The airline ensures this by increasing the distance you have to travel to get to your flight, getting a healthy jog and building up a sweat along the way as your terminal is more often than not situated at the furthest possible distance from the gate (but only if you are Pakistani) otherwise the gates are quite strategically situated if you are in Europe or the USA.
Then there’s the tongue-in-cheek humor of ‘ALWAYS’ making you take the concourse 3 (old terminal) if you are headed to a third world country. The kind of joke you can’t help but smile about (while you cringe internally). Also, worth mentioning is the amazing protocol of parking, the plane undertakes, half an hour away from the terminal, giving (Pakistani) travellers a luxurious 30-minute ride to the terminal after landing in Dubai.
This I attribute to a love for their passengers, they just can’t spend enough time with you on the flight, so they find excuses to add their time mileages in this case.
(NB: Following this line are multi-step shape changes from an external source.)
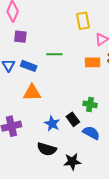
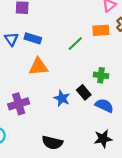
green line: (54, 54) -> (75, 44), moved, turned -42
black semicircle: (47, 149) -> (52, 143), moved
black star: (72, 162) -> (103, 139), moved

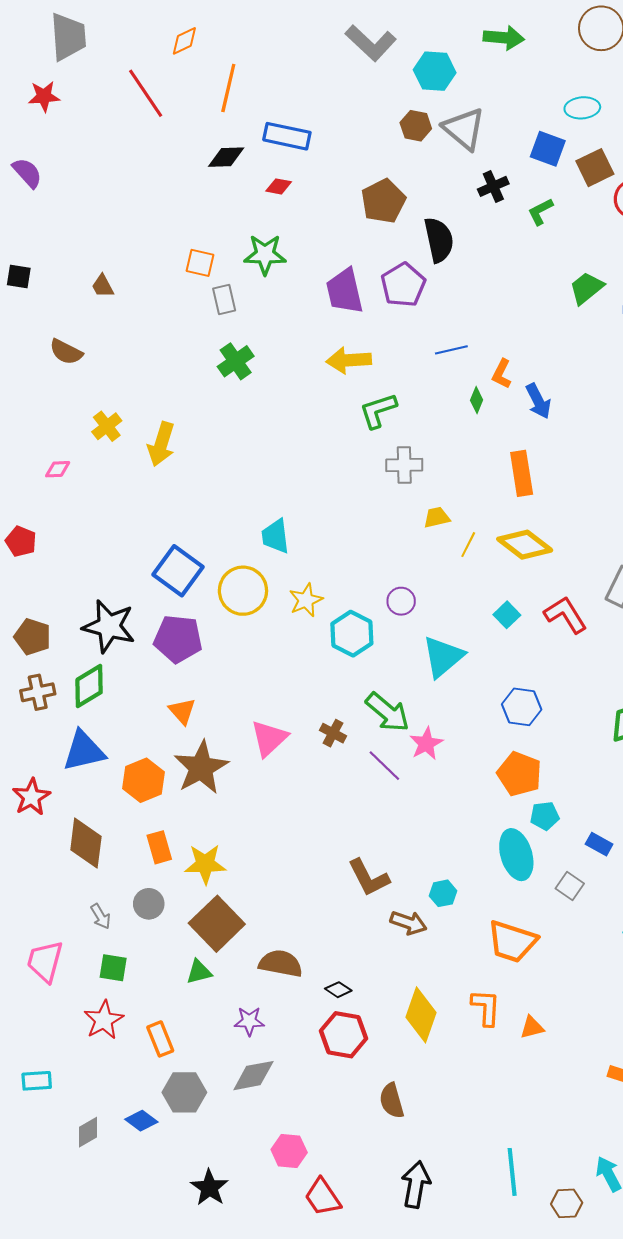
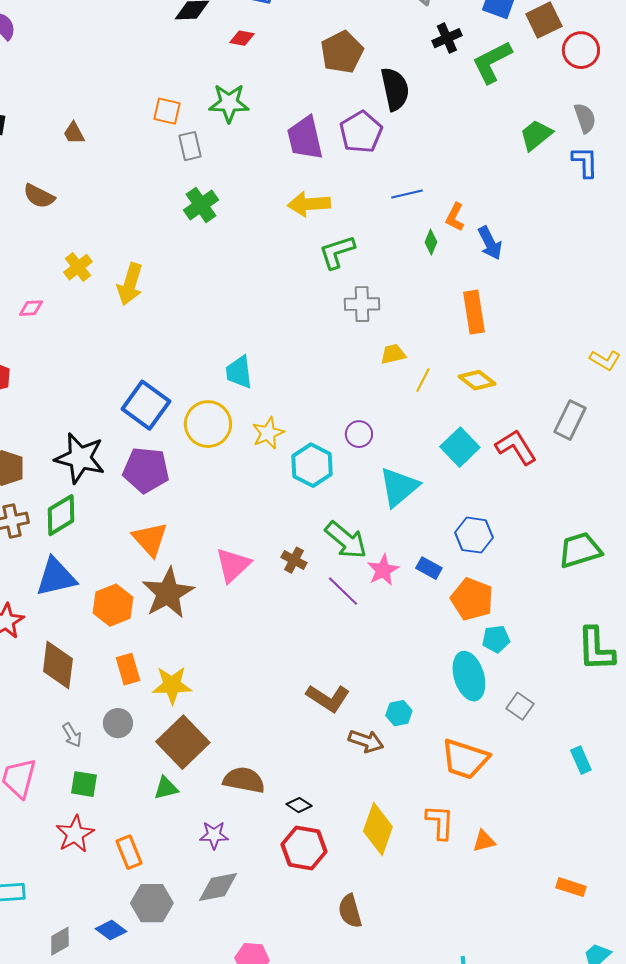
green L-shape: (540, 212) -> (492, 62), size x1.6
yellow diamond: (525, 545) -> (477, 380), size x0.7
cyan square: (507, 615) -> (460, 447), size x1.5
orange triangle: (182, 711) -> (150, 539), size x1.4
blue rectangle: (599, 844) -> (429, 568), moved
brown L-shape: (369, 878) -> (328, 698), turned -30

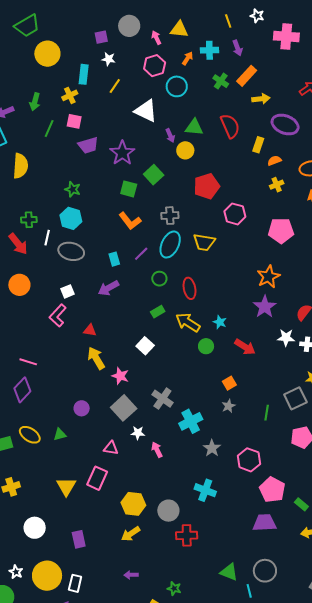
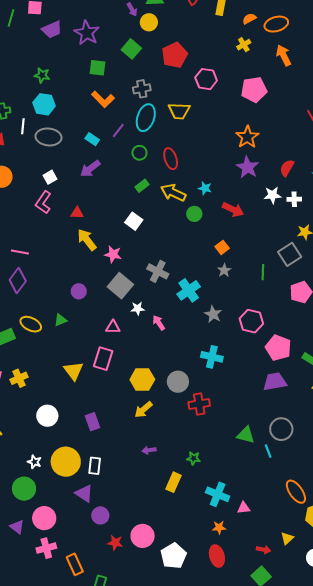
orange semicircle: (274, 161) -> (249, 19), moved
green square: (154, 175) -> (131, 49), moved
cyan rectangle: (114, 259) -> (92, 139), turned -32

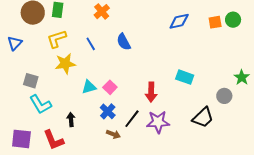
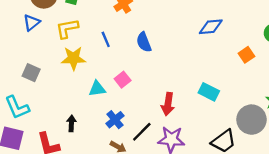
orange square: (215, 22) -> (246, 55), moved, turned -32
blue triangle: (15, 43) -> (32, 23), moved
pink square: (110, 87) -> (123, 80), moved
gray circle: (224, 96) -> (251, 120), size x1.6
cyan L-shape: (40, 104) -> (17, 107), moved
Recently, returning from Dubai to Pakistan, I experienced this love and care by experiencing both the 25-minute bus journey and a 10-mile walk to reach the plane I was supposed to board. Another thing Emirates takes care of is to not overly inflate your expectations of your in-flight experience, as the plane I stepped into reminded me quite remarkably of a local air carrier. The pilot knew that we were all sweating bullets after the 10 -mile walk and the 40-degree temperature so he graciously kept the air-conditioning off so we wouldn’t get sick from the sudden temperature change.
Watch video below:
True to Emirates policy we were present in the plane 40 minutes before it was supposed to take off, I can honestly say it was fairly entertaining looking at all my fellow passengers and the cabin crew perspiring freely during the ‘best-in-flight-entertainment-ever’, which prompted me to reminisce the load shedding back home, it just felt ‘totally-felt-like-home’. I was forced to applaud the lengths the Emirates management went through, to give us a humbling ‘Typical-Pakistani-experience’.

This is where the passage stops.